Lewis Bettany: "Lewis Bagot (1740-1802), the Bishop of Norwich who presented [Robert] Potter to the vicarage of Lowestoft and to the rectory of Kessingland on June 26th, 1789, was the seventh son of Sir Walter Bagot, Bart., and brother of the 1st Lord Bagot. He was educated with his brother at Westminster, where Cowper was his schoolfellow, and at Christ Church, Oxford. Subsequently ... he went for the benefit of the air to Lisbon, where presumably he first met his future wife. He then took orders and was made Canon of Christ Church in 1771, in which year he married Mary Hay, second daughter of the Hon. Edward Hay, Minister Plenipotentiary to the Court of Lisbon, and brother of Thomas, 9th Earl of Kinnoul. (Miss Hay was sister to Dr. Hay, Dean of Christ Church.) He was made D.C.L. in 1772, and was appointed Dean of Christ Church on January 25th, 1777. On February 23rd, 1782, he was consecrated Bishop of Bristol. In 1783 he was translated to Norwich, and in 1790 to St. Asaph. He rebuilt the palace there. He died in London on June 4th, 1802. His only book is his Warburton Lecture of 1780 on 'The Prophecies'" Edward Jerningham and his Friends (1919) 369n.

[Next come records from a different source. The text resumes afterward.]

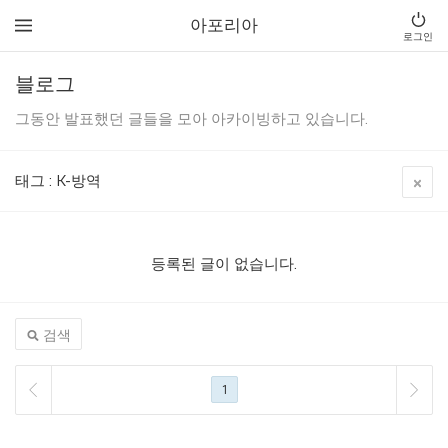
아포리아
로그인
블로그
그동안 발표했던 글들을 모아 아카이빙하고 있습니다.
태그
:
K-방역
등록된 글이 없습니다.
검색
1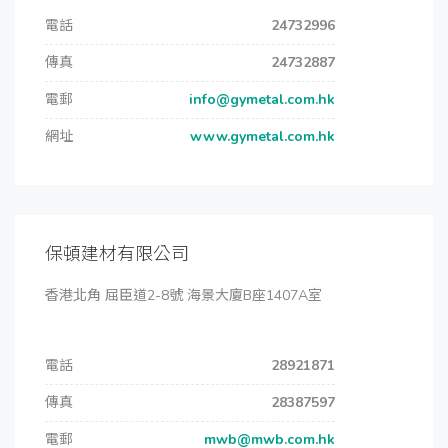
電話
24732996
傳真
24732887
電郵
info@gymetal.com.hk
網址
www.gymetal.com.hk
保頓建材有限公司
香港北角 屈臣道2-8號 海景大廈B座1407A室
電話
28921871
傳真
28387597
電郵
mwb@mwb.com.hk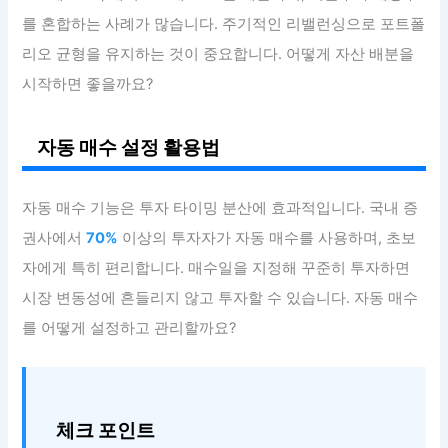
를 혼합하는 사례가 많습니다. 주기적인 리밸런싱으로 포트폴
리오 균형을 유지하는 것이 중요합니다. 어떻게 자산 배분을
시작하면 좋을까요?
자동 매수 설정 활용법
자동 매수 기능은 투자 타이밍 분산에 효과적입니다. 국내 증
권사에서
70%
이상의 투자자가 자동 매수를 사용하며, 초보
자에게 특히 편리합니다. 매수일을 지정해 꾸준히 투자하면
시장 변동성에 흔들리지 않고 투자할 수 있습니다. 자동 매수
를 어떻게 설정하고 관리할까요?
체크 포인트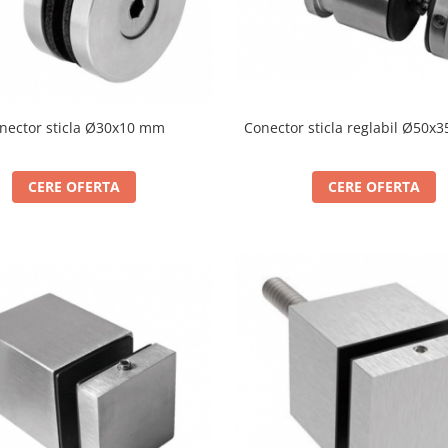
nector sticla Ø30x10 mm
Conector sticla reglabil Ø50x
CERE OFERTA
CERE OFERTA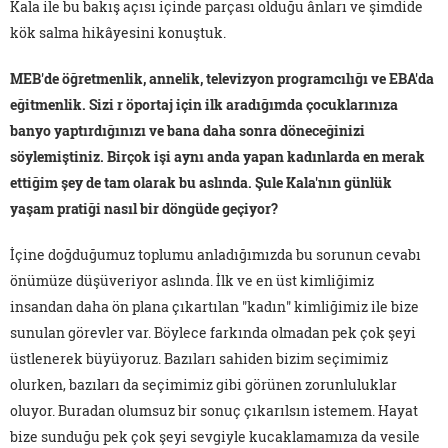
Kala ile bu bakış açısı içinde parçası olduğu ânları ve şimdide
kök salma hikâyesini konuştuk.
MEB'de öğretmenlik, annelik, televizyon programcılığı ve EBA'da
eğitmenlik. Sizi r öportaj için ilk aradığımda çocuklarınıza
banyo yaptırdığınızı ve bana daha sonra döneceğinizi
söylemiştiniz. Birçok işi aynı anda yapan kadınlarda en merak
ettiğim şey de tam olarak bu aslında. Şule Kala'nın günlük
yaşam pratiği nasıl bir döngüde geçiyor?
İçine doğduğumuz toplumu anladığımızda bu sorunun cevabı
önümüze düşüveriyor aslında. İlk ve en üst kimliğimiz
insandan daha ön plana çıkartılan "kadın" kimliğimiz ile bize
sunulan görevler var. Böylece farkında olmadan pek çok şeyi
üstlenerek büyüyoruz. Bazıları sahiden bizim seçimimiz
olurken, bazıları da seçimimiz gibi görünen zorunluluklar
oluyor. Buradan olumsuz bir sonuç çıkarılsın istemem. Hayat
bize sunduğu pek çok şeyi sevgiyle kucaklamamıza da vesile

In his Select Collection of Poems (1780-82) John Nichols reprints Bagot's verses under the title, "On the Marriage of Their Present Majesties." Earl R. Wasserman mistakenly locates it in the 1736 Gratulatio Academiae Oxoniensis; (1947) 149n; the Spenser Encyclopedia (1990), following Cory's "Spenser, Thomson, and Romanticism" PMLA 26 (1911) mistakenly dates it 1755.

Nymphs, that mountain, wood, or hill,
Ere the day peeps, lightly tread;
Ye, that haunt where whispering rill
Creeps along the matted mead;

Or the sea-worn beach do hold,
Green-hair'd sisters of the main;
Hither haste, and strait unfold
Each the treasures of her reign.

Be they flow'rs of brightest hue,
Such as fade not with the dew
That chilling Autumn scatters wide:
Be they wreaths of myrtle green,
Such as deck the Paphian queen,
Or shells with queint enamel dyed.

And "Hymen, Io Hymen" be your song;
Hymen resound the woods, and hills, and shores along.

Hymen raiseth high his brand
Newly touch'd with chastest fire;
Thousand pleasures at command
Purple-winged round him quire.

He of these the father is,
Father of each social joy;
Soothing with transcendent bliss
Cares that mortal breasts annoy.

Loose Desires affrighted fly;
And the fiend Adultery,
That sunk old Troy in foul disgrace:
Prostitution, whelm'd with dread,
Trembling seeks her masked head
To hide among the savage race.

Let "Hymen Io Hymen" be your song;
Hymen, resound the woods, and shores along.

But in virgin splendour bright
Lo! the blushing Maid appears.
Venus from a cloud of light
Mildly whispering sooths her fears:

"Happy shores whereon you tread,
Shores with peace eternal crown'd!
Calm thy fluttering bosom's dread;
Nothing here but joys are found.

"Haste; for thee thy blooming mate
Doth with hopeful rapture wait:
His peer not all the world doth hold:
Him — But soon thyself shall see,
Blessing thy kind destiny,
How little shallow fame hath told."

"Now "Hymen, Io Hymen" be the song;
Hymen resound the woods, and hills, and shores along.